- Original author: Jens Andersson
- Developer: Collecting Smiles
- Release: 2007
- Platform: Colors!: Nintendo DS, PlayStation Vita, Android, iOS; Colors! 3D: Nintendo 3DS; Colors Live: Nintendo Switch;
- Type: Raster graphics editor
- Website: colorslive.com

= Colors! =

Series of digital painting applications

Colors! is a series of digital painting applications for handheld game consoles and mobile devices. Originally created as a homebrew application for Nintendo DS (as Colors!), which was since officially distributed on PlayStation Vita, Android, and iOS, the project eventually evolved into an officially licensed application for Nintendo 3DS (as Colors! 3D) and Nintendo Switch (as Colors Live).

== History ==
=== Colors! ===
Colors! was originally released in June 2007 as a simple homebrew painting application for the Nintendo DS. It was developed by Jens Andersson, a programmer and designer on sabbatical from the games industry who wanted to experiment with the potential of the new handheld platform. Shortly after, Rafał Piasek created an online gallery where users could upload paintings made with the program.

Colors! quickly became one of the best-known homebrew applications on the Nintendo DS, and in September 2008, it was also released for the iPhone and iPod Touch. As of August 2010, it had been downloaded almost half a million times. It was voted the most popular homebrew application on the Nintendo DS by readers of the R4 for DS blog.

Development of Colors! DS homebrew officially ended in December 2010 although the official gallery still accepted submissions from DS users until 2020 when Colors! Gallery was discontinued.

=== Colors! 3D ===
Colors! 3D is a successor to the application Colors! for the Nintendo 3DS. It was released as an officially licensed application for the Nintendo eShop in North America on April 5, 2012, and in the PAL region on April 19, 2012. It was later released in Japan on August 21, 2013, published by Arc System Works.

Colors! 3D allows users to draw on five layers, each on their own stereoscopic 3D plane. Drawing is done on the bottom screen, while the top screen displays the painting in 3D. While drawing, players can use the various controls on the Nintendo 3DS to change layers, zoom and pan, and alter the pressure of their brush. Pressing the L button allows users to access a menu to change brush type, size, and opacity, modify the layers, use the camera to provide references, and more. When the user finishes their painting, they can export it to the SD card for viewing in the Nintendo 3DS Camera application. Users can also upload their finished creations to an online gallery, viewed on the 3DS or the official website. Gallery features include hashtags and the ability to follow artists and post comments. Each painting also features a replay feature that allows viewers to see how it was drawn. The application also features local multiplayer, allowing several people to work cooperatively on a painting.

In April 2024, the developers of Colors! 3D collaborated with the Pretendo Network project to officially add support for the application, meaning Colors! 3D will continue to operate as normal when using Pretendo Network.

==== Reception ====
IGN gave the application a score of 9.0 and an Editor's Choice award, praising its simple interface and tutorials.
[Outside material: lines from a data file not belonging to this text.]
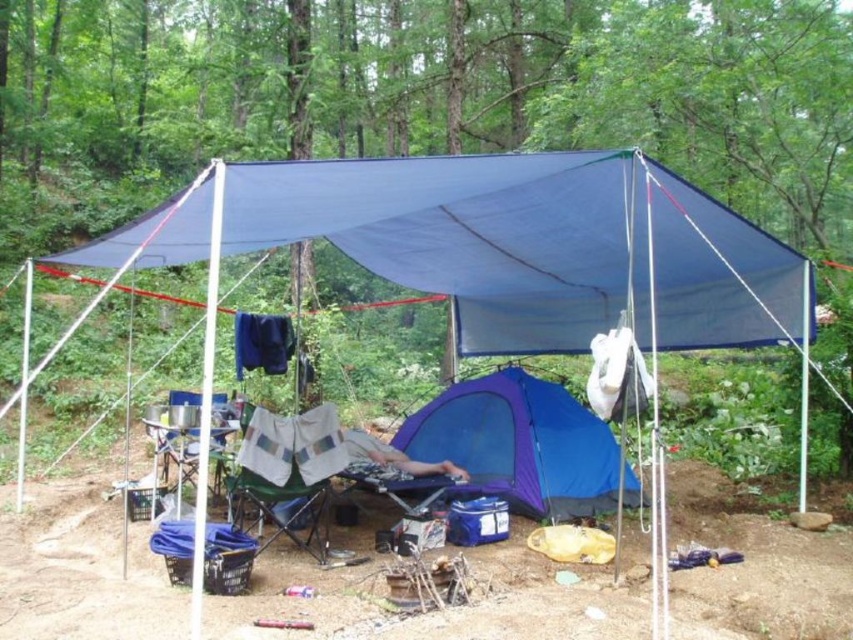 Which is behind, point (515, 189) or point (572, 477)?

The point (572, 477) is behind.

Identify the location of blue fabric tent at center. This screenshot has height=640, width=853. (494, 248).

Is point (199, 540) less distant than point (509, 445)?

That is True.

The image size is (853, 640). Find the location of `blue fabric tent at center`. blue fabric tent at center is located at coordinates (494, 248).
Destructoid gave the app a 9.0, calling it "a simple and incredibly fun tool with an amazing community of artists proudly displaying their beautiful and funny 3D images." Nintendo Life gave the app a 9/10, stating, "Though lacking in any structured play, Colors! 3D’s robust free drawing system and unique ability to let anyone create their own three-dimensional artwork more than make up for this."

=== Colors Live ===
A Nintendo Switch successor called Colors Live (stylised as Colors L!ve) was released in 2020 after being funded via a Kickstarter campaign. This expanded upon the features of previous installments by adding new brushes, increasing the maximum number of layers to ten, and introducing blend modes. A new game mode called Colors Quest was also included. A pressure-sensitive pen called the Colors SonarPen was developed in collaboration with GreenBulb to facilitate drawing on the Nintendo Switch, and comes pre-bundled with physical copies of the game.

==== Colors Quest ====
This new mode acts as a story-driven adventure wherein players are given a daily drawing challenge with a specific theme and certain stipulations that must be fulfilled. Once the drawing is complete, players must anonymously score other players' submissions, these scores are then aggregated to produce a personal ranking that measures the improvement in the player's art skills over time.